Il avait le regard troublé de celui qui veut quelque chose mais ne sait comment y parvenir. Il avait enchaîné les mauvaises blagues pour se donner une contenance. Et aussi parce que femme qui rit est à moitié dans le lit. Il aurait aimé choisir la moitié et le lit, mais il aurait fallu pour cela quitter la pièce quelconque où il se trouvait, la faire monter dans un taxi, l’emmener chez lui.

Il voyait déjà la scène : elle se déshabillerait comme dans les films, la musique en moins. Elle sourirait en retirant ses bas.
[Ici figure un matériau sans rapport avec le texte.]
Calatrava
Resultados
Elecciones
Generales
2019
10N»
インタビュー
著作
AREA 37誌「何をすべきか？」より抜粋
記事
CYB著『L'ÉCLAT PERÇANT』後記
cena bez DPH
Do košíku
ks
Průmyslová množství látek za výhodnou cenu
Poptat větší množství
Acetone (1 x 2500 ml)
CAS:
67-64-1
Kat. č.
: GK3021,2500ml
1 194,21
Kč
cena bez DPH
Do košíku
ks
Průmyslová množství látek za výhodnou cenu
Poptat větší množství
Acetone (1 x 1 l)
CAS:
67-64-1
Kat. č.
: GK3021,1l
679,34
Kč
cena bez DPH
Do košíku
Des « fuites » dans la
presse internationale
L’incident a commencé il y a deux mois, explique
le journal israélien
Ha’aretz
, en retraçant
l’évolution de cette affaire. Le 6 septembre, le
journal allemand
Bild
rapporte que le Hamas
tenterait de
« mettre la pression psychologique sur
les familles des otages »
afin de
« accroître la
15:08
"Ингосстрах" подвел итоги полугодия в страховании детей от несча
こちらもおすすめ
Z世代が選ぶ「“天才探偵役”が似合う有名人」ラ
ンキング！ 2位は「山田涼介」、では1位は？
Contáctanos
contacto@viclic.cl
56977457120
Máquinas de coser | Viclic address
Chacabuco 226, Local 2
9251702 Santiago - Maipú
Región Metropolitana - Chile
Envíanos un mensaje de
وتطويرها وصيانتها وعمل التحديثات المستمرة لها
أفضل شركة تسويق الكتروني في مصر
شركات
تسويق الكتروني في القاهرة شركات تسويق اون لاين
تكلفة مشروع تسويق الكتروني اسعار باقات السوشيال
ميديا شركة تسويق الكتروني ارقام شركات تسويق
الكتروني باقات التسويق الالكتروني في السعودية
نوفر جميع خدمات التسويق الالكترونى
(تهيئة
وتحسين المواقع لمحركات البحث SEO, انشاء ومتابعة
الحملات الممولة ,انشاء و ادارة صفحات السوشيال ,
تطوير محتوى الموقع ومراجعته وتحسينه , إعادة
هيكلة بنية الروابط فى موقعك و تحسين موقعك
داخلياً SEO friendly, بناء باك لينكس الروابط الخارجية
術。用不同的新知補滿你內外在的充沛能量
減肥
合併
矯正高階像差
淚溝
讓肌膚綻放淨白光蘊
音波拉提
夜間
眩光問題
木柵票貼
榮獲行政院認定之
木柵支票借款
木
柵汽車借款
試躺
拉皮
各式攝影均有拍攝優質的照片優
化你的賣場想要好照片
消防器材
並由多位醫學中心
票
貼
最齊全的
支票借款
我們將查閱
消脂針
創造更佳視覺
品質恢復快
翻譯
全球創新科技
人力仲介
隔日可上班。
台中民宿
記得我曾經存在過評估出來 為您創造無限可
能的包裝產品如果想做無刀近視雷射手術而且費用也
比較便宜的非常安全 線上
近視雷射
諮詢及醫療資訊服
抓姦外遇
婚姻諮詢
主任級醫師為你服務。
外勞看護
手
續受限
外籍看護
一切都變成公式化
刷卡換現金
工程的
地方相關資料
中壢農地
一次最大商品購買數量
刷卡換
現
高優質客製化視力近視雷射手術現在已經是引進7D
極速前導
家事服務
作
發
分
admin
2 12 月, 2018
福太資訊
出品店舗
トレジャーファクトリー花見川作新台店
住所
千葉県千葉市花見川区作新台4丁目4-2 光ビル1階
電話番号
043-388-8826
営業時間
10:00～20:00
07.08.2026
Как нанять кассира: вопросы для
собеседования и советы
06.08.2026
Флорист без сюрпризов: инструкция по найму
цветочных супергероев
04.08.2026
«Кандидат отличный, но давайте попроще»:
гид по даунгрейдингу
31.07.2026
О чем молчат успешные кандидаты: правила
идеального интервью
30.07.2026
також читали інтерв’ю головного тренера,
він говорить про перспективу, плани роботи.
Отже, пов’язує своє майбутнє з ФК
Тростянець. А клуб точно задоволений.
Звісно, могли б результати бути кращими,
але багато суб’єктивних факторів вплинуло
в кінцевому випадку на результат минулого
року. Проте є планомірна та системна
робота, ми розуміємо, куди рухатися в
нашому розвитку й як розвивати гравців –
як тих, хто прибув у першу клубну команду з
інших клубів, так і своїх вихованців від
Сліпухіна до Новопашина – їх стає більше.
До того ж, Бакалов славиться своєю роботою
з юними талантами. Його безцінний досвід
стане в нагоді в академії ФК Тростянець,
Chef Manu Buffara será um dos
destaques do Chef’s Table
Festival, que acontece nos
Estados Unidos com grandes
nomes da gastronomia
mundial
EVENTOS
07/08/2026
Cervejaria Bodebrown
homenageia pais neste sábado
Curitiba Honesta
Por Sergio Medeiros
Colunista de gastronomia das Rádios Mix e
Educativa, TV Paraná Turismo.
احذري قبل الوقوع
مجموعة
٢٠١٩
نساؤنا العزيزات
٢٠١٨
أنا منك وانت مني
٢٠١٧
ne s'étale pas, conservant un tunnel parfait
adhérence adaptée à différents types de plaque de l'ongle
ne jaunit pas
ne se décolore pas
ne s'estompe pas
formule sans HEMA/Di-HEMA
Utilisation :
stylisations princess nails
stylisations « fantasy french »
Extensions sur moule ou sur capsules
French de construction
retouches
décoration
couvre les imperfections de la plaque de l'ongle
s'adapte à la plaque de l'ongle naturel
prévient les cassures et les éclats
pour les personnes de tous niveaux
Parce qu’elle devait porter des bas. Dans son fantasme mal abouti, il n’y avait pas de place pour des collants gainants qui aurait abîmé la douceur de ses jambes et trahi le galbe de ses fesses.

Il serait allongé sur la couette bleue, admirant ses bras en croix qui soulèveraient son pull d’un geste machinal et enlevé. Le flegme parfait de celle qui ne cherche pas à plaire et enchante par ses simples gestes toute une armée d’yeux aux aguets.

Deux yeux reliés d’une façon quelconque à son cerveau qui rêvait déjà de la suite.

Elle serait venue s’allonger près de lui, détendue, prête à s’endormir dans la confiance absolu qu’il dégageait. La tête sur son torse, il caresserait ses cheveux d’une main qu’il voulait sûre. Elle se rendrait bien compte qu’il n’était sûr de rien, mais elle aurait la courtoisie de ne rien dire. Elle ferait semblant de ne pas sentir la gêne et elle s’endormirait silencieuse et ravie. Belle comme jamais.

Il aurait pu penser au lendemain matin, au mal à la tête et aux mensonges avalés de travers. Il préférait fuir dans le futur, des années plus tard, des croissants laisseraient des miettes sur les draps rouges et la chambre embaumerait de cette odeur de café qu’il aimait tant. Il lui aurait apporté le petit-déjeuné au lit. Ou le contraire. Et quelque part dans la maison, un enfant rirait dans un éclat cristallin.

Il avait sa main dans la sienne pour quelques secondes encore. Le temps que la musique s’arrête et qu’elle s’éloigne vers un autre compagnon. Il sentait la chaleur de sa paume dans son poing et n’osa rien dire quand elle s’échappa dans un nuage de parfum étourdissant. Il allait rentrer chez lui, et seul dans le taxi penser sans cesse qu’il était parti trop vite, qu’il aurait du rester encore un peu. Juste pour voir.